──────── Given records
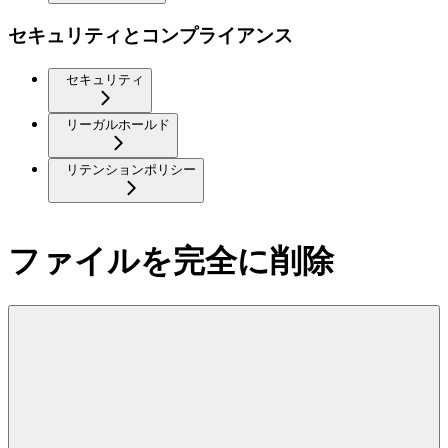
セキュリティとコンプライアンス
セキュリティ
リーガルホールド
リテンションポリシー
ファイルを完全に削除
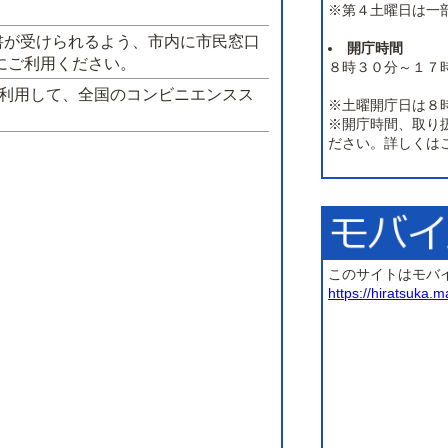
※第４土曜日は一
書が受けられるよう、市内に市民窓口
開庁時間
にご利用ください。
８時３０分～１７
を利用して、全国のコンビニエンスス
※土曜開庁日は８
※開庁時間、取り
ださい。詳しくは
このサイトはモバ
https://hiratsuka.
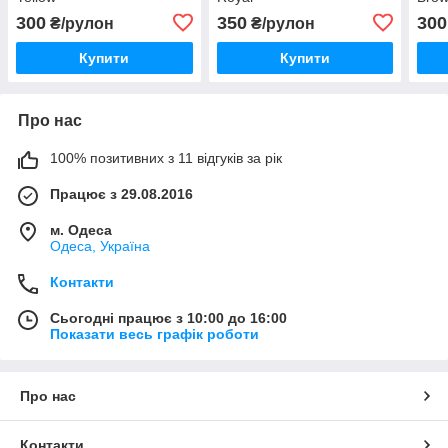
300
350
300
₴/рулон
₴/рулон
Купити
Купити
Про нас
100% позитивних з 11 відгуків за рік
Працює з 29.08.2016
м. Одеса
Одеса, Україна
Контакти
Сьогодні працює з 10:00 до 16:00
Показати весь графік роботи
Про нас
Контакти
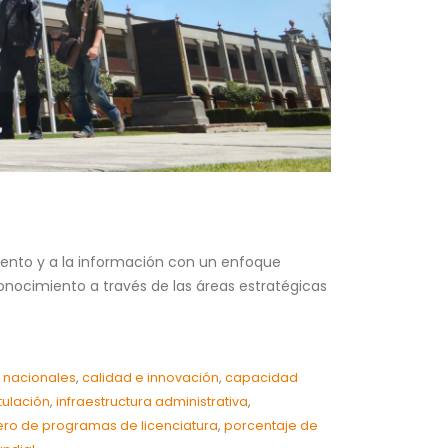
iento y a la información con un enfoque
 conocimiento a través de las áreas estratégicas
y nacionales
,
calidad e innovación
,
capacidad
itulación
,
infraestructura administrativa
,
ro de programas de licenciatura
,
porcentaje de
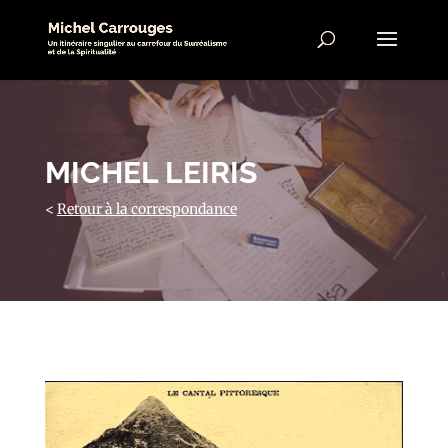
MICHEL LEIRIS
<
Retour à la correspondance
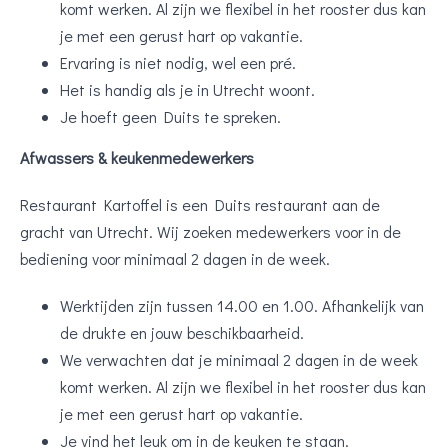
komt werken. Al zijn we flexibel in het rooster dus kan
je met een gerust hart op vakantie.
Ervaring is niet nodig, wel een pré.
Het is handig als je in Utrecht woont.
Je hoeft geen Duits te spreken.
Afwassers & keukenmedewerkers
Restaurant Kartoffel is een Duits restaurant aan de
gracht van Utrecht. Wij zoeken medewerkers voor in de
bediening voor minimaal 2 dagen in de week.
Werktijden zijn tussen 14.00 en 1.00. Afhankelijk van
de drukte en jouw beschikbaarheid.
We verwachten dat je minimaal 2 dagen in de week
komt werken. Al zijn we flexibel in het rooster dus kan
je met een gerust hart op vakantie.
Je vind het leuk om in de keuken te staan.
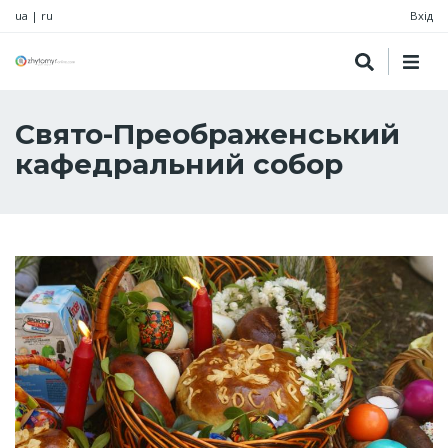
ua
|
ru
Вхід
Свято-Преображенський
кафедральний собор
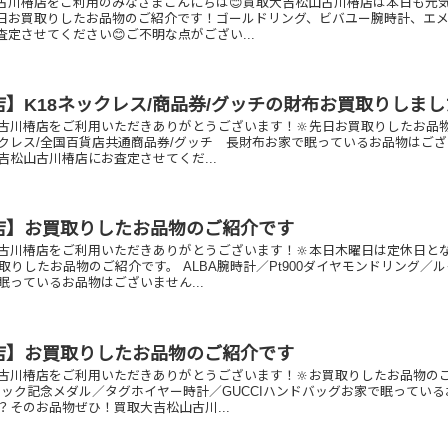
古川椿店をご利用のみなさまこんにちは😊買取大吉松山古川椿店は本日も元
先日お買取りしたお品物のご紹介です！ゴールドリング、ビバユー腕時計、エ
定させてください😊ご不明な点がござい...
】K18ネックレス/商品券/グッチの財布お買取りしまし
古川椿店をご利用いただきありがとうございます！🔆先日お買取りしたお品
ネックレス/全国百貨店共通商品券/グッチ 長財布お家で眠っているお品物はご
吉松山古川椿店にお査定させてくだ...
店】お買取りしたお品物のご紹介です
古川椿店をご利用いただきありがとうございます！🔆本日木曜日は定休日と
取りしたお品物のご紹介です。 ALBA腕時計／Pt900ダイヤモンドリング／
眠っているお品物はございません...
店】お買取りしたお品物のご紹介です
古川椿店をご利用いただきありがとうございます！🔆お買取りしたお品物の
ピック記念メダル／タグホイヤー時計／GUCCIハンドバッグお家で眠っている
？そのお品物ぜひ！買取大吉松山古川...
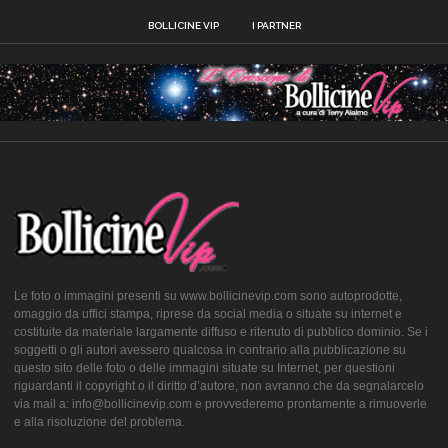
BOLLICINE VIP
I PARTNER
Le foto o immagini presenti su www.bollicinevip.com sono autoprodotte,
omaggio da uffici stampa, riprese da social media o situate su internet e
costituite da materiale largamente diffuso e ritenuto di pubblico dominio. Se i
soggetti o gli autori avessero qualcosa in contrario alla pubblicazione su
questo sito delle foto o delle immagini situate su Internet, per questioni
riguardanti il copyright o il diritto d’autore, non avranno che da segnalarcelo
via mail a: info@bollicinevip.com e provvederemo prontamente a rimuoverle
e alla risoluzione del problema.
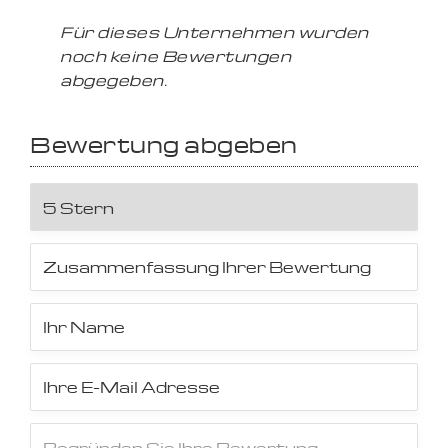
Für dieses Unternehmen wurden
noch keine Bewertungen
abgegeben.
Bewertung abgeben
────────────────
- _Required action_
Restate the data above verbatim, skipping every image.

- _Your response_
セキュリティとコンプライアンス
セキュリティ
リーガルホールド
リテンションポリシー
ファイルを完全に削除
※第４土曜日は一
書が受けられるよう、市内に市民窓口
開庁時間
にご利用ください。
８時３０分～１７
を利用して、全国のコンビニエンスス
※土曜開庁日は８
※開庁時間、取り
ださい。詳しくは
このサイトはモバ
https://hiratsuka.
300
350
300
₴/рулон
₴/рулон
Купити
Купити
Про нас
100% позитивних з 11 відгуків за рік
Працює з 29.08.2016
м. Одеса
Одеса, Україна
Контакти
Сьогодні працює з 10:00 до 16:00
Показати весь графік роботи
Про нас
Контакти
iento y a la información con un enfoque
 conocimiento a través de las áreas estratégicas
y nacionales
,
calidad e innovación
,
capacidad
itulación
,
infraestructura administrativa
,
ro de programas de licenciatura
,
porcentaje de
MICHEL LEIRIS
<
Retour à la correspondance
komt werken. Al zijn we flexibel in het rooster dus kan
je met een gerust hart op vakantie.
Ervaring is niet nodig, wel een pré.
Het is handig als je in Utrecht woont.
Je hoeft geen Duits te spreken.
Afwassers & keukenmedewerkers
Restaurant Kartoffel is een Duits restaurant aan de
gracht van Utrecht. Wij zoeken medewerkers voor in de
bediening voor minimaal 2 dagen in de week.
Werktijden zijn tussen 14.00 en 1.00. Afhankelijk van
de drukte en jouw beschikbaarheid.
We verwachten dat je minimaal 2 dagen in de week
komt werken. Al zijn we flexibel in het rooster dus kan
je met een gerust hart op vakantie.
Je vind het leuk om in de keuken te staan.
ua
|
ru
Вхід
Свято-Преображенський
кафедральний собор
古川椿店をご利用のみなさまこんにちは😊買取大吉松山古川椿店は本日も元
先日お買取りしたお品物のご紹介です！ゴールドリング、ビバユー腕時計、エ
定させてください😊ご不明な点がござい...
】K18ネックレス/商品券/グッチの財布お買取りしまし
古川椿店をご利用いただきありがとうございます！🔆先日お買取りしたお品
ネックレス/全国百貨店共通商品券/グッチ 長財布お家で眠っているお品物はご
吉松山古川椿店にお査定させてくだ...
店】お買取りしたお品物のご紹介です
古川椿店をご利用いただきありがとうございます！🔆本日木曜日は定休日と
取りしたお品物のご紹介です。 ALBA腕時計／Pt900ダイヤモンドリング／
眠っているお品物はございません...
店】お買取りしたお品物のご紹介です
古川椿店をご利用いただきありがとうございます！🔆お買取りしたお品物の
ピック記念メダル／タグホイヤー時計／GUCCIハンドバッグお家で眠っている
？そのお品物ぜひ！買取大吉松山古川...
BOLLICINE VIP
I PARTNER
Le foto o immagini presenti su www.bollicinevip.com sono autoprodotte,
omaggio da uffici stampa, riprese da social media o situate su internet e
costituite da materiale largamente diffuso e ritenuto di pubblico dominio. Se i
soggetti o gli autori avessero qualcosa in contrario alla pubblicazione su
questo sito delle foto o delle immagini situate su Internet, per questioni
riguardanti il copyright o il diritto d’autore, non avranno che da segnalarcelo
via mail a: info@bollicinevip.com e provvederemo prontamente a rimuoverle
e alla risoluzione del problema.
Für dieses Unternehmen wurden
noch keine Bewertungen
abgegeben.
Bewertung abgeben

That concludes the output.